In 1942, she married Bruce Raymond Walker, a member of the Gugingin (Logan) people and a childhood friend. They later had 1 child; Dennis in 1946. The couple split but she also had another son with a different man who she named Vivian.
By the late 1950s she had joined the Brisbane arm of the Realist Writer’s Group, and some of her earliest poems appeared in the group’s magazine, Realist Writer. In 1963, encouraged by friends she submitted a manuscript collection of poems to Brisbane publisher Jacaranda Press. The collection was later published in 1964 as We Are Going. It sold ten thousand copies and making her the best-selling Australian poet since C. J. Dennis.
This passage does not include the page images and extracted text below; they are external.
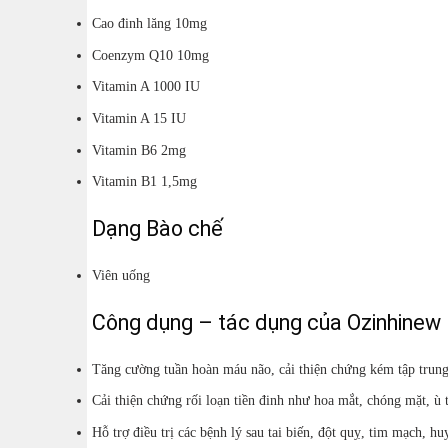
Cao đinh lăng 10mg
Coenzym Q10 10mg
Vitamin A 1000 IU
Vitamin A 15 IU
Vitamin B6 2mg
Vitamin B1 1,5mg
Dạng Bào chế
Viên uống
Công dụng – tác dụng của Ozinhinew
Tăng cường tuần hoàn máu não, cải thiện chứng kém tập trung,
Cải thiện chứng rối loạn tiền đinh như hoa mắt, chóng mặt, ù 
Hỗ trợ điều trị các bệnh lý sau tai biến, đột quỵ, tim mạch, huy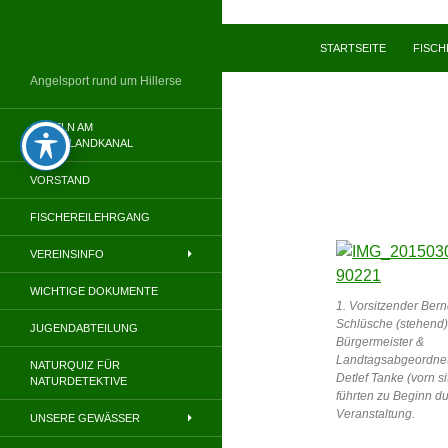
Zum
Inhalt
Suchen
STARTSEITE
FISC
springen
Angelsport rund um Hillerse
ANGELN AM
MITTELLANDKANAL
VORSTAND
FISCHEREILEHRGANG
VEREINSINFO
WICHTIGE DOKUMENTE
1. Vorsitzender Ber
Schlüsche (stehend
JUGENDABTEILUNG
Bürgermeister &
Landtagsabgeordne
NATURQUIZ FÜR
Detlef Tanke (vorn s
NATURDETEKTIVE
führten zu Beginn du
Veranstaltung.
UNSERE GEWÄSSER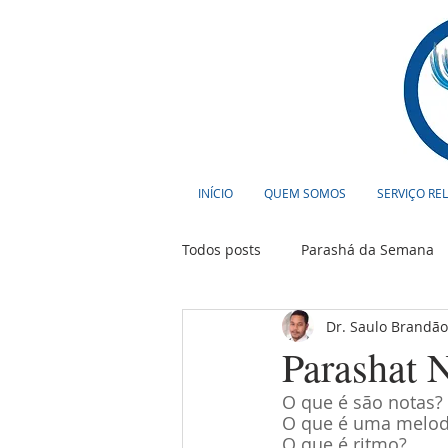
INÍCIO
QUEM SOMOS
SERVIÇO RE
Todos posts
Parashá da Semana
Dr. Saulo Brandã
Cultura
Curiosidades
T
Parashat N
O que é são notas?
O que é uma melod
O que é ritmo?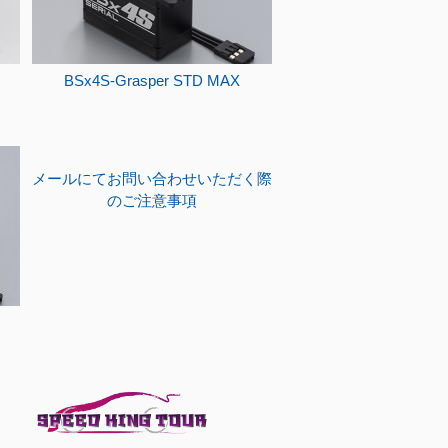
BSx4S-Grasper STD MAX
メールにてお問い合わせいただく際
のご注意事項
She was also the first ever Aboriginal Australian to publish a book of verse.
She then published The Dawn is at Hand in 1966 and later My People: A Kath Walker Collection in 1970.
The 1960s was a particularly interesting era for Noonuccal as it was this period she really emerged as a political activist. She became Queensland state secretary of the Federal Council for the Advancement of Aboriginal and Torres Strait Islanders (FCAATSI).
She was a key figure in the campaign for the reform of the Australian constitution to allow Aboriginal people full citizenship, lobbying Prime Minister Robert Menzies in 1965, and his successor Harold Holt in 1966.
After her first published book, many people saw her work as propaganda as much of her work was activist related. She embraced this tag and made it her passion.
Oodgeroo embraced the idea of her poetry as propaganda, and described her own style as "sloganistic, civil-writerish, plain and simple". She wanted to convey pride in her Aboriginality to the broadest possible audience, and to popularise equality and Aboriginal rights through her writing.
Poetry
The Past (1970)
Municipal Gum (1960)
"A Song of Hope" (1960)
We are Going: Poems (1964)
The Dawn is at Hand: Poems (1966)
My People: A Kath Walker collection (1970)
No more boomerang (1985)
Kath Walker in China (1988)
The Colour Bar (1990)
Oodgeroo (1994)
Let Us Not Be Bitter (1990)
White Australia (1970)
All One Race (1970)
Freedom (unknown)
The Unhappy Race (1989)
Then and Now (1970)
For children
Stradbroke Dreamtime (1972)
Father Sky and Mother Earth (1981)
Little Fella (1986)
The Rainbow Serpent (1988)
Non fiction
Towards a Global Village in the Southern Hemisphere (1989)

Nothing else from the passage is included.